Hmmm...I don't seem to be making much from my old Delicious magazines lately. At the end of last year I had planned on making something from a different magazine at least once a week but I really haven't been doing that. So I will have to start doing that again starting next week. In fact I might see if I can find a nice easy soup recipe for tonight. Something that I have everything for...hmm that might be a bit harder. Oh well maybe find something to make for tomorrow night and I can eat some of my multitude of leftovers for dinner tonight.

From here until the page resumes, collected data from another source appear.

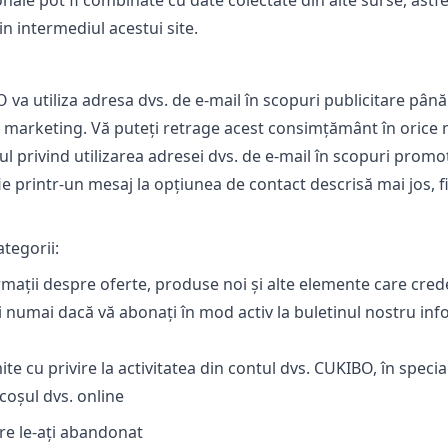
onale pot fi combinate cu date colectate din alte surse, ast
in intermediul acestui site.
 va utiliza adresa dvs. de e-mail în scopuri publicitare până
 de marketing. Vă puteți retrage acest consimțământ în orice
l privind utilizarea adresei dvs. de e-mail în scopuri promoțio
e printr-un mesaj la opțiunea de contact descrisă mai jos, fi
ategorii:
ormații despre oferte, produse noi și alte elemente care cr
ri numai dacă vă abonați în mod activ la buletinul nostru in
te cu privire la activitatea din contul dvs. CUKIBO, în special
coșul dvs. online
are le-ați abandonat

Issue #103 had a number of things in it that I was interested in making. The first was Marmalade-braised red cabbage that I had planned on serving with a pork belly roast. I really like cooked cabbage and am always on the lookout for different ways to cook it. However, the price of a decent-looking marmalade really put me off. I don't like marmalade to eat that much and I only needed 1/4 cup for the recipe so I wasn't all that interested in spending money on a largish jar of something that was just going to sit in the fridge and not get used again for goodness knows how long.
I then considered a couple of different meals from the Tuesday Night Cooking section, Fried Haloumi with Chorizo & Cherry Tomato Salsa was the first. It sounded so good and easy with a bit of spice to it. However I make similar things frequently so it wasn't really something new for me. The other that I considered was the Welsh Rarebit Steak. Interesting combination and very easy to make. Although, when using a lovely piece of eye-fillet from my favourite butcher I tend not to do much with it other than pan-frying it to medium-rare rubbed with a bit of olive oil and seasoned with salt and pepper as I really prefer to savour it without toying around with it too much.
I really want to make something special this weekend. Not for any particular reason. I didn't have company coming but just wanted to spend some time making something new, something slow, something that would be luscious and a bit decadent. While some of the desserts and/or cakes featured in this issue would have fit into all those categories I really wanted something savoury, a meal. That is when I decided on Guillaume Brahimi's Braised Oxtail with Orecchiette. Oh, and what a good decision it was. It took me two days to make it and while it took a while to make it certainly wasn't intensive. It definitely was luscious and decadent though. The richness that all the red wine in the dish made it perfect. The carrot puree in it added some sweetness. All round it was just a perfect meal. I made half the recipe and will get three serves out of it. So a full recipe would be perfect for a dinner party, and it is definitely show off food. I didn't have the orecchiette pasta to go with it so decided that I would use the pasta press attachment
for my KitchenAid and make some fresh pasta to go with this fabulous sauce. This is definitely one to try.
Braised Oxtail with Orecchiette
- 100ml olive oil
- 2 kg oxtail pieces
- 100 g unsalted butter
- 300 g mirepoix (1 each celery stalk, carrot and onion finely chopped)
- 1/2 bunch thyme
- 2 fresh bay leaves
- 1 tsp white peppercorns (I only had black peppercorns)
- 2 roma tomatoes, quartered
- 2 L (8 cups) red wine (I used a Shiraz)
- 4 carrots, thinly sliced
- 500 g orecchiette
- Freshly ground white pepper
- 70 g Parmigiano Reggiano, shaved (I finely grated)
- Flat-leaf parsley, leaves very thinly sliced to garish (I only had curly parsley)
- Heat 75 ml oil over high heat and add oxtail in batches cooking until browned on all sides.
- Melt butter, in the same pan, add the mirepoix and cook, stirring, until golden.
- Return oxtail to pan with thyme, bay leaves, peppercorns, tomato and wine. Bring to the boil and then reduce to barely simmering.
- Cover and continue to cook for 3 1/2 to 4 hours or until meat is falling from the bones.
- Allow to cool then remove meat from bones and keep separate to stock.
- Cover and refrigerate stock overnight.
- Place sliced carrots into a saucepan and cover with cold water and a pinch of salt. Bring to the boil and then simmer for 20 minutes or until quite soft.
- Drain carrots then puree in a food processor and pass through a fine sieve. Refrigerate until required.
- Remove as much fat as possible from the top of the stock and then heat until just liquid enough to pass through a sieve into a clean pan. Draining as well as possible.
- Bring to the boil and reduce to about 1 cup. Reduce heat to low and add oxtail meat and carrot puree and warm through.
- Meanwhile cook pasta in a large pot of water with the remaining oil and some salt. Drain well.
- Add the sauce to the pasta, season with salt and white pepper, and stir gently to coat the pasta with the sauce.
- Garnish with cheese and parsley just before serving.